List all lines of the data that include the string "TRAIN".

_THE INPUT_.
──────────

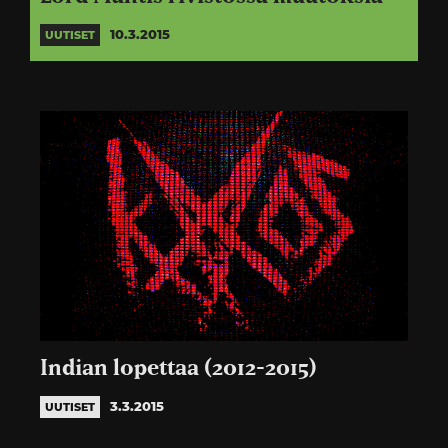
10.3.2015
UUTISET
Indian lopettaa (2012-2015)
3.3.2015
UUTISET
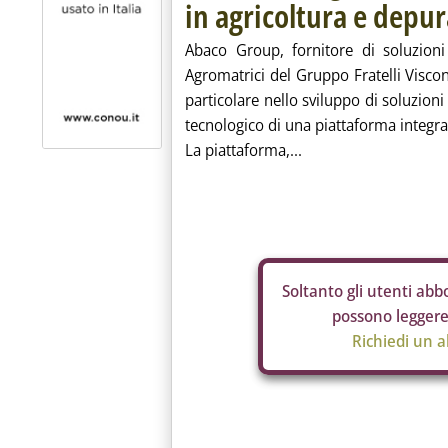
in agricoltura e depu
Abaco Group, fornitore di soluzion
Agromatrici del Gruppo Fratelli Viscon
particolare nello sviluppo di soluzioni 
tecnologico di una piattaforma integrat
La piattaforma,...
Soltanto gli
utenti abbo
possono leggere 
Richiedi un 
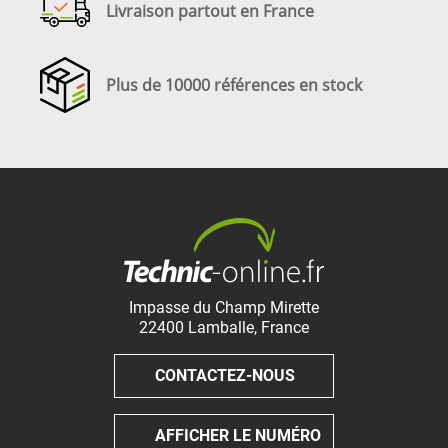
Livraison partout en France
Plus de 10000 références en stock
Impasse du Champ Mirette
22400
Lamballe
,
France
CONTACTEZ-NOUS
AFFICHER LE NUMÉRO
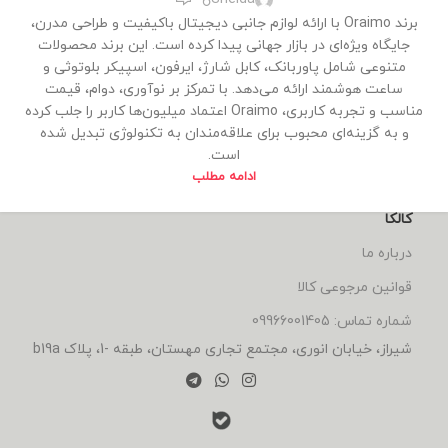
برند Oraimo با ارائه لوازم جانبی دیجیتال باکیفیت و طراحی مدرن،
جایگاه ویژه‌ای در بازار جهانی پیدا کرده است. این برند محصولات
متنوعی شامل پاوربانک، کابل شارژ، ایرفون، اسپیکر بلوتوثی و
ساعت هوشمند ارائه می‌دهد. با تمرکز بر نوآوری، دوام، قیمت
مناسب و تجربه کاربری، Oraimo اعتماد میلیون‌ها کاربر را جلب کرده
و به گزینه‌ای محبوب برای علاقه‌مندان به تکنولوژی تبدیل شده
است.
ادامه مطلب
کالکا
درباره ما
قوانین مرجوعی کالا
شماره تماس: 09966001405
شیراز، خیابان انوری، مجتمع تجاری مهستان، طبقه -1، پلاک b19a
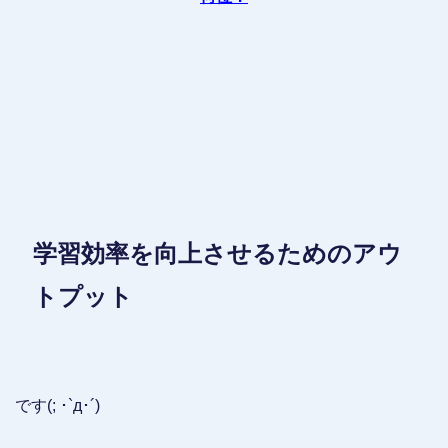
学習効率を向上させるためのアウ
トプット
です(; ･`д･´)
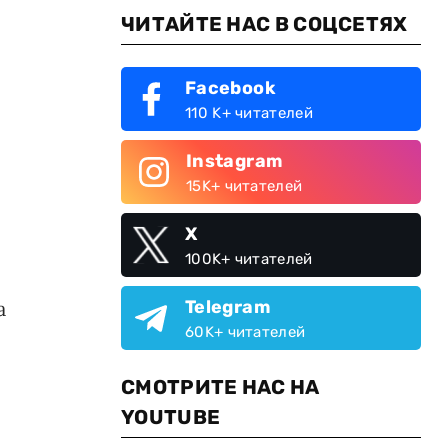
ЧИТАЙТЕ НАС В СОЦСЕТЯХ
Facebook
110 K+ читателей
Instagram
15K+ читателей
X
100K+ читателей
а
Telegram
60K+ читателей
СМОТРИТЕ НАС НА
YOUTUBE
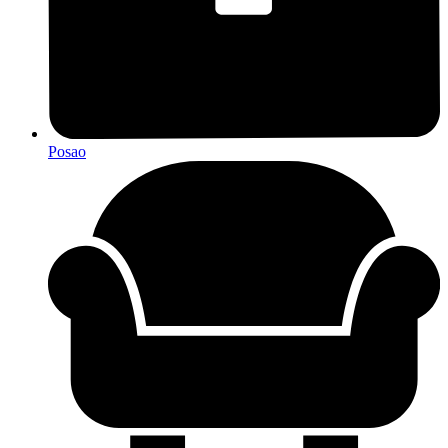
Posao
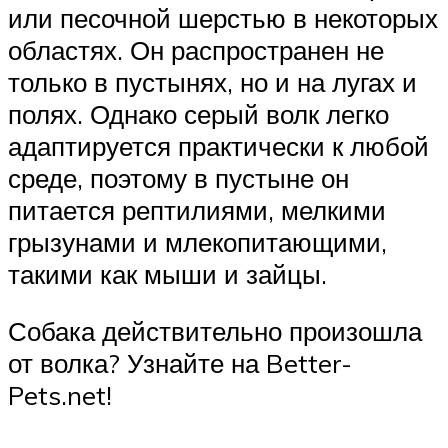
или песочной шерстью в некоторых
областях. Он распространен не
только в пустынях, но и на лугах и
полях. Однако серый волк легко
адаптируется практически к любой
среде, поэтому в пустыне он
питается рептилиями, мелкими
грызунами и млекопитающими,
такими как мыши и зайцы.
Собака действительно произошла
от волка? Узнайте на Better-
Pets.net!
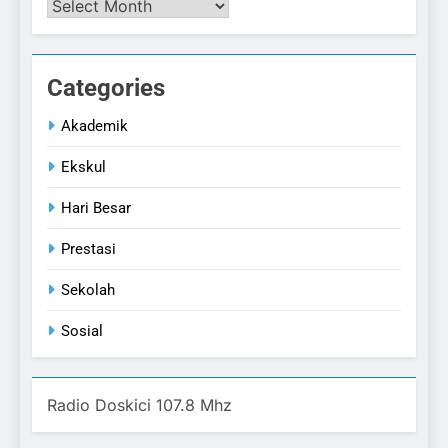
Categories
Akademik
Ekskul
Hari Besar
Prestasi
Sekolah
Sosial
Radio Doskici 107.8 Mhz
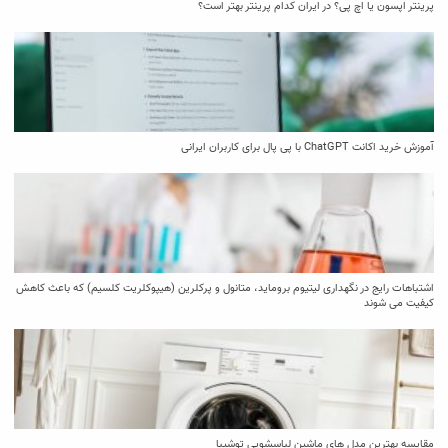
پرینتر اپسون یا اچ پی؟ در ایران کدام پرینتر بهتر است؟
آموزش خرید اکانت ChatGPT با پی پال برای کاربران ایرانی
اشتباهات رایج در نگهداری لیتیوم بروماید، متانول و پرکلرین (هیپوکلریت کلسیم) که باعث کاهش
کیفیت می‌ شوند
مقایسه بهترین مدل ‌های ماشین لباسشویی توشیبا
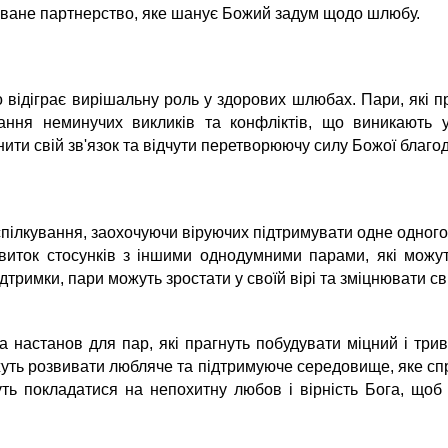
оване партнерство, яке шанує Божий задум щодо шлюбу.
о відіграє вирішальну роль у здорових шлюбах. Пари, які 
ання неминучих викликів та конфліктів, що виникають у
ти свій зв'язок та відчути перетворюючу силу Божої благод
спілкування, заохочуючи віруючих підтримувати одне одного 
иток стосунків з іншими однодумними парами, які можуть
тримки, пари можуть зростати у своїй вірі та зміцнювати с
та настанов для пар, які прагнуть побудувати міцний і т
жуть розвивати любляче та підтримуюче середовище, яке спр
ть покладатися на непохитну любов і вірність Бога, щоб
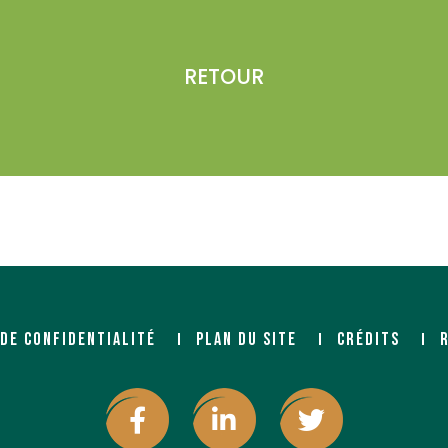
RETOUR
 DE CONFIDENTIALITÉ
PLAN DU SITE
CRÉDITS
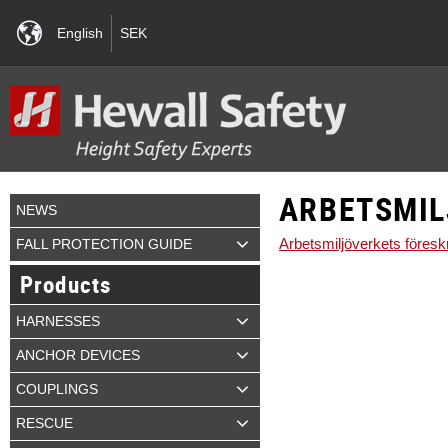
English
SEK
ARBETSMIL
NEWS
Arbetsmiljöverkets föreskr
FALL PROTECTION GUIDE
Products
HARNESSES
ANCHOR DEVICES
COUPLINGS
RESCUE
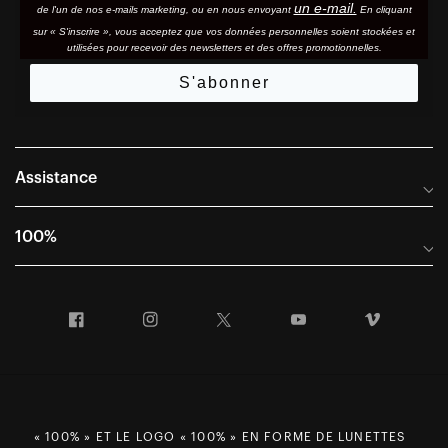
un e-mail.
de l'un de nos e-mails marketing, ou en nous envoyant
En cliquant
sur « S'inscrire », vous acceptez que vos données personnelles soient stockées et
utilisées pour recevoir des newsletters et des offres promotionnelles.
S'abonner
Assistance
Foire aux questions
100%
Manuels et guides des tailles
Distributeurs internationaux
Portail Retours et Garantie
Facebook
Instagram
Twitter
YouTube
Vimeo
Informations sur l'entreprise
Conditions générales de vente
Dernier appel avant le départ – Ski
Déclaration de conformité
Demandes relatives à la protection des données dans le cadre
du RGPD
« 100% » ET LE LOGO « 100% » EN FORME DE LUNETTES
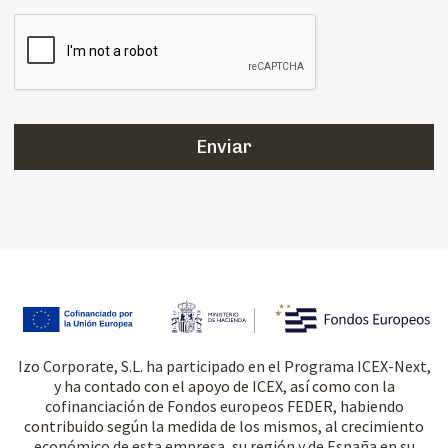
Izo Corporate, S.L. ha participado en el Programa ICEX-Next,
y ha contado con el apoyo de ICEX, así como con la
cofinanciación de Fondos europeos FEDER, habiendo
contribuido según la medida de los mismos, al crecimiento
económico de esta empresa, su región y de España en su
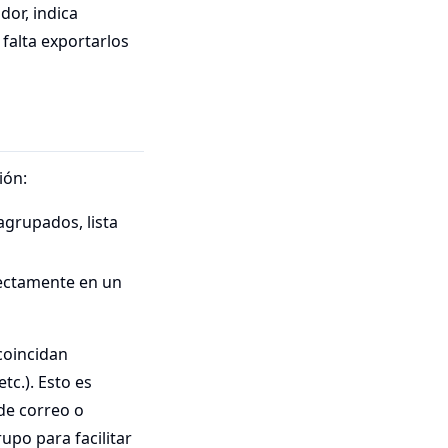
dor, indica
 falta exportarlos
ión:
grupados, lista
rectamente en un
coincidan
c.). Esto es
de correo o
po para facilitar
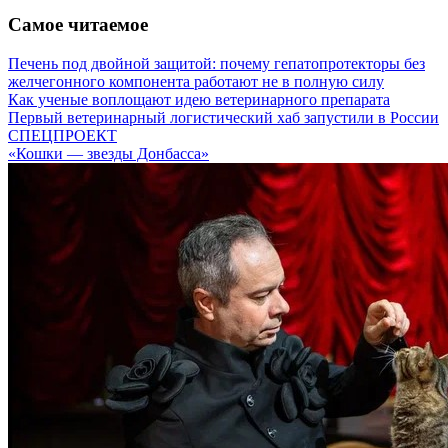
Самое читаемое
Печень под двойной защитой: почему гепатопротекторы без
желчегонного компонента работают не в полную силу
Как ученые воплощают идею ветеринарного препарата
Первый ветеринарный логистический хаб запустили в России
СПЕЦПРОЕКТ
«Кошки — звезды Донбасса»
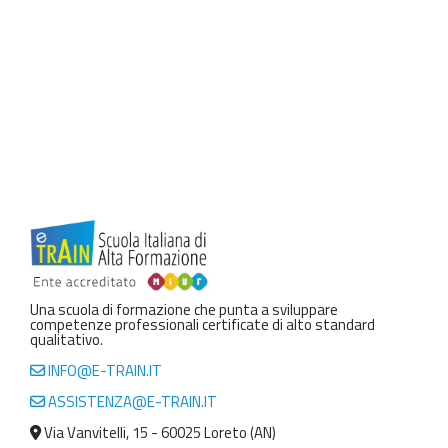
Una scuola di formazione che punta a sviluppare
competenze professionali certificate di alto standard
qualitativo.
INFO@E-TRAIN.IT
ASSISTENZA@E-TRAIN.IT
Via Vanvitelli, 15 - 60025 Loreto (AN)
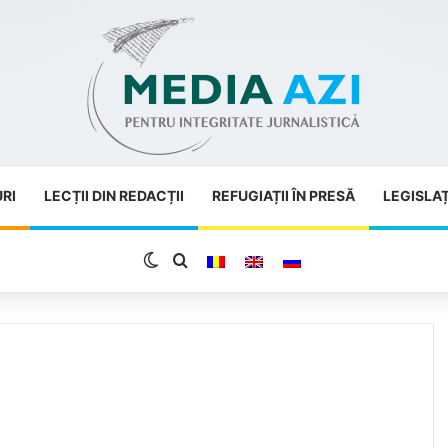
URI
LECȚII DIN REDACȚII
REFUGIAȚII ÎN PRESĂ
LEGISLAȚ
Switch skin
Search for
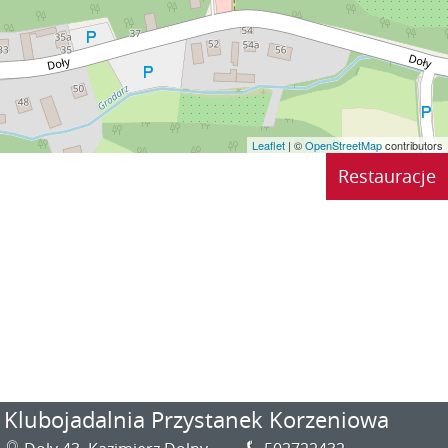
Leaflet
| ©
OpenStreetMap
contributors
Restauracje
Klubojadalnia Przystanek Korzeniowa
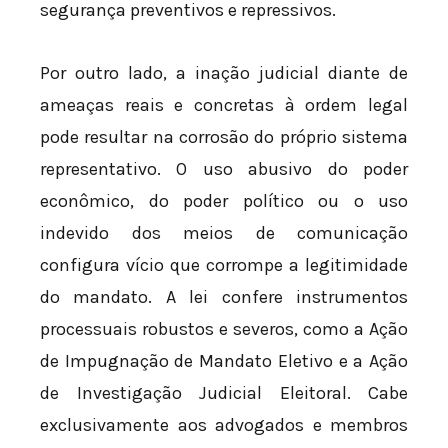
segurança preventivos e repressivos.
Por outro lado, a inação judicial diante de
ameaças reais e concretas à ordem legal
pode resultar na corrosão do próprio sistema
representativo. O uso abusivo do poder
econômico, do poder político ou o uso
indevido dos meios de comunicação
configura vício que corrompe a legitimidade
do mandato. A lei confere instrumentos
processuais robustos e severos, como a Ação
de Impugnação de Mandato Eletivo e a Ação
de Investigação Judicial Eleitoral. Cabe
exclusivamente aos advogados e membros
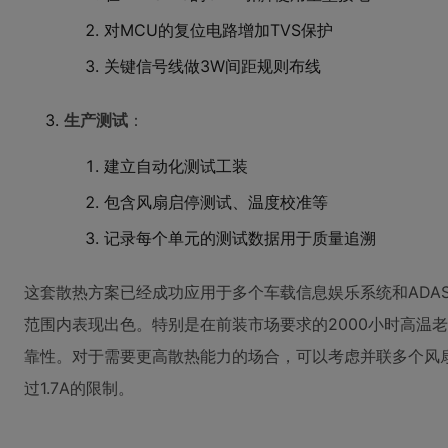
对MCU的复位电路增加TVS保护
关键信号线做3W间距规则布线
生产测试
：
建立自动化测试工装
包含风扇启停测试、温度校准等
记录每个单元的测试数据用于质量追溯
这套散热方案已经成功应用于多个车载信息娱乐系统和ADAS
范围内表现出色。特别是在前装市场要求的2000小时高温
靠性。对于需要更高散热能力的场合，可以考虑并联多个风扇，
过1.7A的限制。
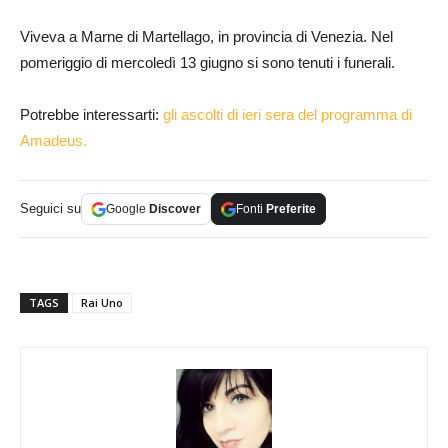
Viveva a Marne di Martellago, in provincia di Venezia. Nel
pomeriggio di mercoledì 13 giugno si sono tenuti i funerali.
Potrebbe interessarti:
gli ascolti di ieri sera del programma di
Amadeus.
Seguici su
Google
Discover
Fonti
Preferite
TAGS
Rai Uno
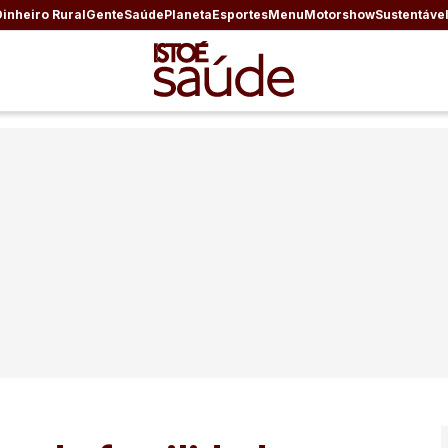
Dinheiro Rural
Gente
Saúde
Planeta
Esportes
Menu
Motorshow
Sustentáve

──────────

_OUTPUT BELOW_.
INFO@E-TRAIN.IT
ASSISTENZA@E-TRAIN.IT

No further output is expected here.